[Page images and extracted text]
· · ·
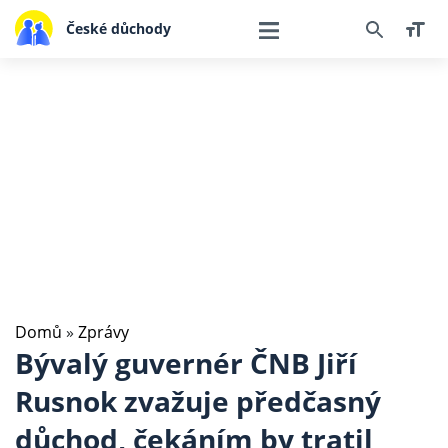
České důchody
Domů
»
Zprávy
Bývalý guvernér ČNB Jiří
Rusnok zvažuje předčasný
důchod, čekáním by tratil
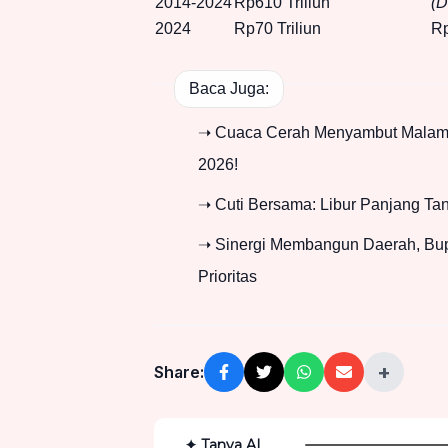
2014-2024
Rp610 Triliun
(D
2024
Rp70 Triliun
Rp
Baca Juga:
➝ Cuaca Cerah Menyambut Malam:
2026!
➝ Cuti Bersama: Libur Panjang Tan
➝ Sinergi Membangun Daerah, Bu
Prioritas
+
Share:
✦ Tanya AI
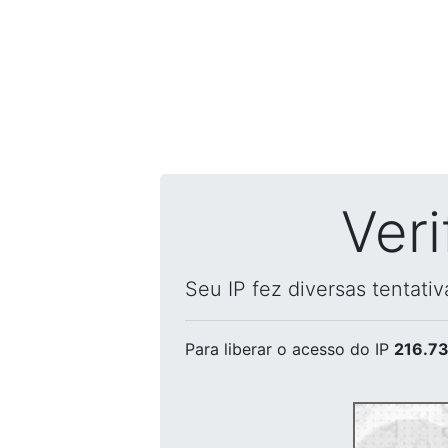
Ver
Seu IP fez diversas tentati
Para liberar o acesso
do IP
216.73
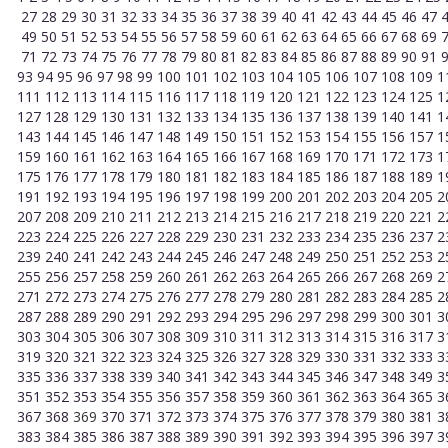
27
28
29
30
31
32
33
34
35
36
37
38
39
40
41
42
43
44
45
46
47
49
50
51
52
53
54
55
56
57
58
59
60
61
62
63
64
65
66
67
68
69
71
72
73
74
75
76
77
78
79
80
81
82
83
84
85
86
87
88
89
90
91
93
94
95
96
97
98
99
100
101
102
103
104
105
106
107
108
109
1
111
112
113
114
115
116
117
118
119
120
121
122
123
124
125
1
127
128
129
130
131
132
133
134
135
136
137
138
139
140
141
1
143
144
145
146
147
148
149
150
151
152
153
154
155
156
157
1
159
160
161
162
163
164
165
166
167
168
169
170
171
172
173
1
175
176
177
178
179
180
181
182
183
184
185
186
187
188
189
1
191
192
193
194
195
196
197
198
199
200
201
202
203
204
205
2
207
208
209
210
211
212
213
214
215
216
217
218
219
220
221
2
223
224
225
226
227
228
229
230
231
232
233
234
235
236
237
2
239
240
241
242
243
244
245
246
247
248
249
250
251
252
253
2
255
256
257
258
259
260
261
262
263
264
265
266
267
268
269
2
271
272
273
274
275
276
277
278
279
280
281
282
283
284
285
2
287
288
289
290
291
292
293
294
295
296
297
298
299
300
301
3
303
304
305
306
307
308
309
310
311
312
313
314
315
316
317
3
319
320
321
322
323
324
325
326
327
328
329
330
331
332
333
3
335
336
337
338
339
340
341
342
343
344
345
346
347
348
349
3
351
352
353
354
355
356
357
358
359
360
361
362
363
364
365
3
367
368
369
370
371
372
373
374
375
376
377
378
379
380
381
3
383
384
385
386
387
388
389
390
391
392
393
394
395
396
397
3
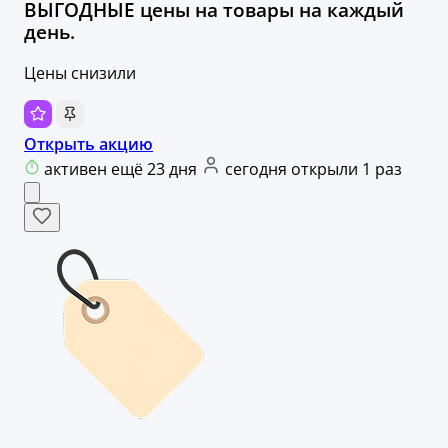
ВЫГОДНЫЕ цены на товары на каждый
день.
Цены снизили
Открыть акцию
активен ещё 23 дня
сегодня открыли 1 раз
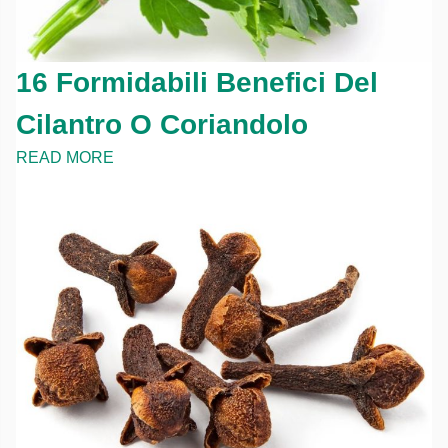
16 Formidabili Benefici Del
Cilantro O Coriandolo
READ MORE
· · ·
[WHAT YOU SHOULD DO] Drop the images; copy every entry above exactly.

[SOLVED PROBLEM]
České důchody
Domů
»
Zprávy
Bývalý guvernér ČNB Jiří
Rusnok zvažuje předčasný
důchod, čekáním by tratil
2014-2024
Rp610 Triliun
(D
2024
Rp70 Triliun
Rp
Baca Juga:
➝ Cuaca Cerah Menyambut Malam:
2026!
➝ Cuti Bersama: Libur Panjang Tan
➝ Sinergi Membangun Daerah, Bu
Prioritas
+
Share:
✦ Tanya AI
Ver
Seu IP fez diversas tentati
Para liberar o acesso
do IP
216.73
27
28
29
30
31
32
33
34
35
36
37
38
39
40
41
42
43
44
45
46
47
49
50
51
52
53
54
55
56
57
58
59
60
61
62
63
64
65
66
67
68
69
71
72
73
74
75
76
77
78
79
80
81
82
83
84
85
86
87
88
89
90
91
93
94
95
96
97
98
99
100
101
102
103
104
105
106
107
108
109
1
111
112
113
114
115
116
117
118
119
120
121
122
123
124
125
1
127
128
129
130
131
132
133
134
135
136
137
138
139
140
141
1
143
144
145
146
147
148
149
150
151
152
153
154
155
156
157
1
159
160
161
162
163
164
165
166
167
168
169
170
171
172
173
1
175
176
177
178
179
180
181
182
183
184
185
186
187
188
189
1
191
192
193
194
195
196
197
198
199
200
201
202
203
204
205
2
207
208
209
210
211
212
213
214
215
216
217
218
219
220
221
2
223
224
225
226
227
228
229
230
231
232
233
234
235
236
237
2
239
240
241
242
243
244
245
246
247
248
249
250
251
252
253
2
255
256
257
258
259
260
261
262
263
264
265
266
267
268
269
2
271
272
273
274
275
276
277
278
279
280
281
282
283
284
285
2
287
288
289
290
291
292
293
294
295
296
297
298
299
300
301
3
303
304
305
306
307
308
309
310
311
312
313
314
315
316
317
3
319
320
321
322
323
324
325
326
327
328
329
330
331
332
333
3
335
336
337
338
339
340
341
342
343
344
345
346
347
348
349
3
351
352
353
354
355
356
357
358
359
360
361
362
363
364
365
3
367
368
369
370
371
372
373
374
375
376
377
378
379
380
381
3
383
384
385
386
387
388
389
390
391
392
393
394
395
396
397
3
ВЫГОДНЫЕ цены на товары на каждый
день.
Цены снизили
Открыть акцию
активен ещё 23 дня
сегодня открыли 1 раз
16 Formidabili Benefici Del
Cilantro O Coriandolo
READ MORE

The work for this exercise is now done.